Extracted records:
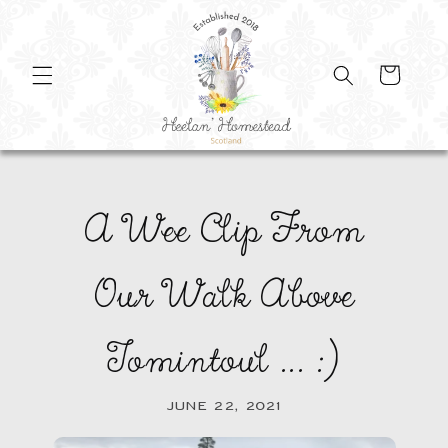
SKIP TO
CONTENT
Cart
A Wee Clip From
Our Walk Above
Tomintoul ... :)
JUNE 22, 2021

**THE PROBLEM:** Print the data above in full and exactly as it appears, skipping the pictures.

**YOUR SOLUTION:**
SKIP TO
CONTENT
Cart
A Wee Clip From
Our Walk Above
Tomintoul ... :)
JUNE 22, 2021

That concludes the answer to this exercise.